A scale for all execution fees is introduced at the expense of the debtor in an execution procedure, which total amount may not exceed a certain percentage of the minimum wage. The total amount of execution fees shall not include fees related to the administration of complaints against bailiffs’ actions, as well as for the notification for joint creditors and for the joining. Where the total amount of the fees is reached and the creditor requests new execution actions, the fees are for his account and are not due by the debtor. For defending the debtor is also number of changes in the mechanisms of the orderly and execution proceedings, including for the period of voluntary performance. Electronic public auctions are regulated through a single on-line platform created and maintained by the Ministry of Justice.
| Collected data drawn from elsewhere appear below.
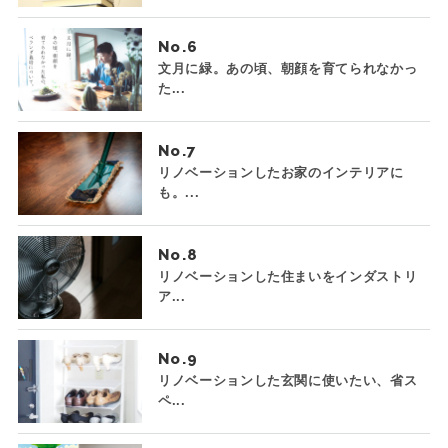
No.
文月に緑。あの頃、朝顔を育てられなかっ
た...
No.
リノベーションしたお家のインテリアに
も。...
No.
リノベーションした住まいをインダストリ
ア...
No.
リノベーションした玄関に使いたい、省ス
ペ...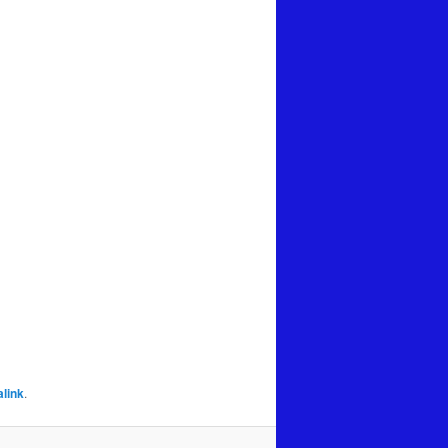
link
.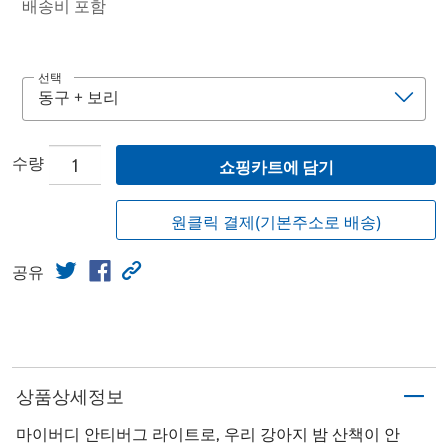
배송비 포함
선택
수량
쇼핑카트에 담기
원클릭 결제(기본주소로 배송)
공유
상품상세정보
마이버디 안티버그 라이트로, 우리 강아지 밤 산책이 안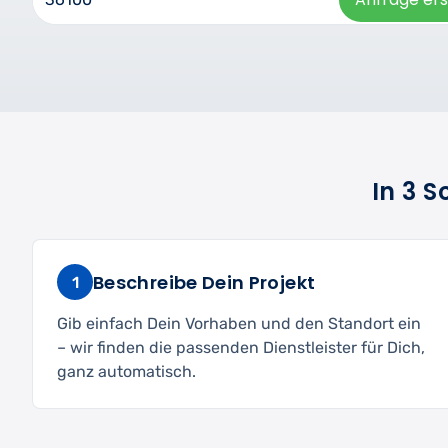
In 3 
Beschreibe Dein Projekt
1
Gib einfach Dein Vorhaben und den Standort ein
– wir finden die passenden Dienstleister für Dich,
ganz automatisch.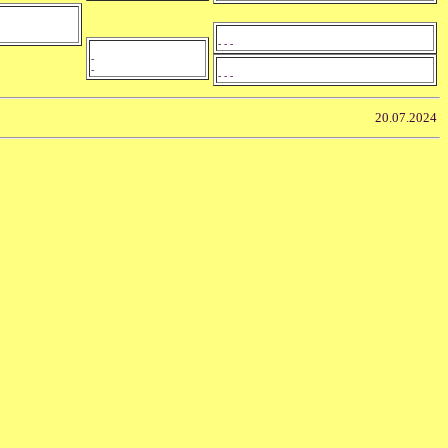
- - -
-
-
- - -
20.07.2024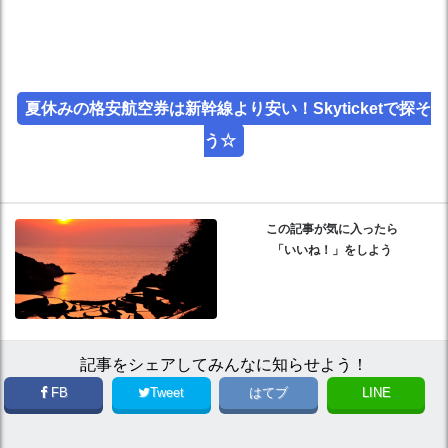
夏休みの格安航空券は新幹線より安い！Skyticketで探そ
う☆
この記事が気に入ったら
「いいね！」をしよう
記事をシェアしてみんなに知らせよう！
FB
Tweet
はてブ
LINE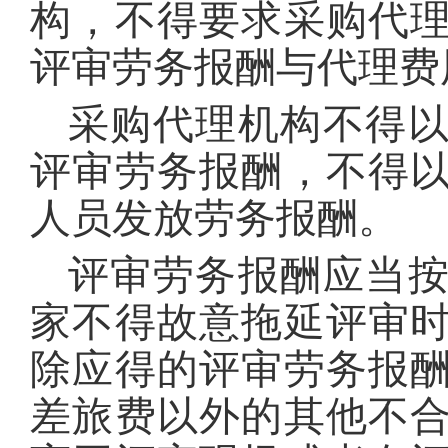
构，不得要求采购代
评审劳务报酬与代理费
采购代理机构不得
评审劳务报酬，不得
人员发放劳务报酬。
评审劳务报酬应当
家不得故意拖延评审
除应得的评审劳务报
差旅费以外的其他不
The scope of the optional cassation appeal is significantly expanded. Appeals before the Supreme Court of Cassation shall be subject to appeal, in which the court has ruled on a substantive or procedural issue, which has been: 1. resolved in contradiction with the mandatory practice of the Supreme Court of Cassation and the Supreme Court in interpretative decisions and rulings, as well as in contradiction with the practice of the Supreme Court of Cassation; 2. resolved in contradiction with acts of the Constitutional Court of the Republic of Bulgaria or of the Court of Justice of the European Union; 3. relevant to the correct application of the law as well as the development of legislation. Notwithstanding these prerequisites, an appeals decision shall be admitted to a cassation appeal in the case of a possible nullity or inadmissibility, and in the case of obvious irregularity. The decisions under Art. 290, para. 2 shall not be considered as mandatory law practice.